Uw zoekacties: Evangelische Broedergemeente te Zeist, predikant en oudstenraad

1004 Evangelische Broedergemeente te Zeist, predikant en oudstenraad ( Het Utrechts Archief )

Uitleg bij archieftoegang

Een archieftoegang geeft uitgebreide informatie over een bepaald archief.

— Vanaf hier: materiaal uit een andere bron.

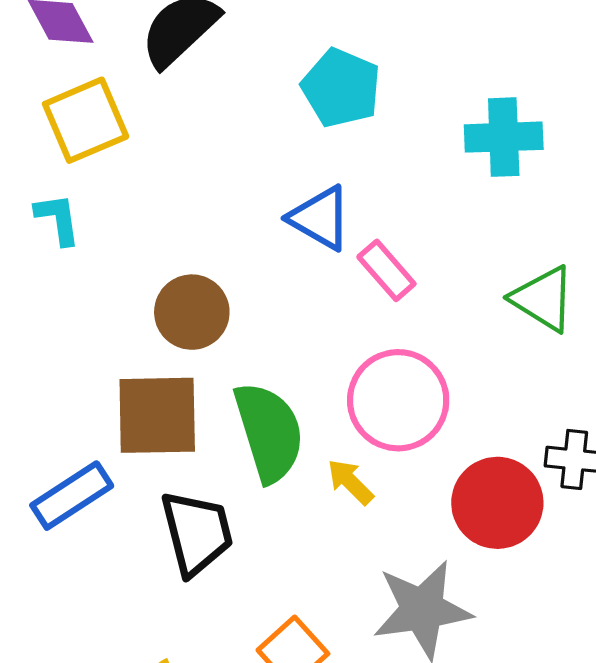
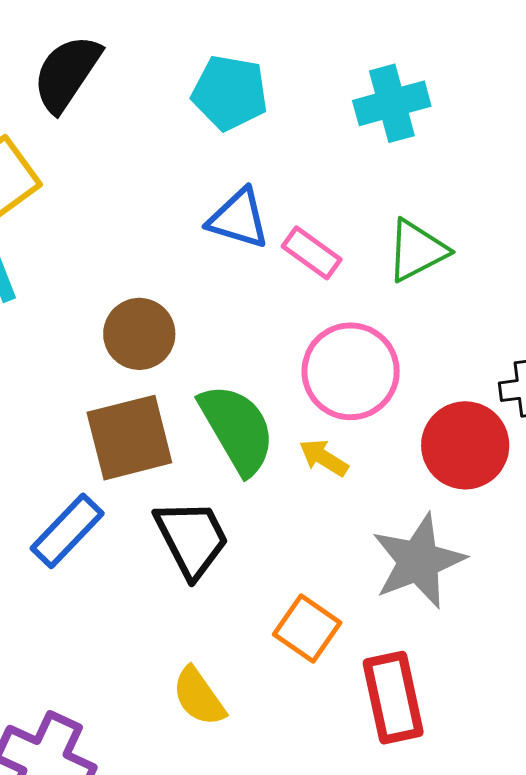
green triangle: (543, 299) -> (417, 250), moved, turned -46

Een archieftoegang bestaat over het algemeen uit de navolgende onderdelen:

• Kenmerken van het archief
• Inleiding op het archief
• Inventaris of plaatsingslijst
• Eventueel bijlagen

De kenmerken van het archief zijn o.m. de omvang, vindplaats, beschikbaarheid, openbaarheid en andere.

De inleiding op het archief bevat interessante informatie over de geschiedenis van het archief, achtergronden van de archiefvormer en kan ook aanwijzingen voor het gebruik bevatten.

De inventaris of plaatsingslijst is een hiërarchisch opgebouwd overzicht van beschreven archiefstukken. De beschrijvingen zijn formeel en globaal. Het lezen en begrijpen van een inventaris behoeft enige oefening en ervaring.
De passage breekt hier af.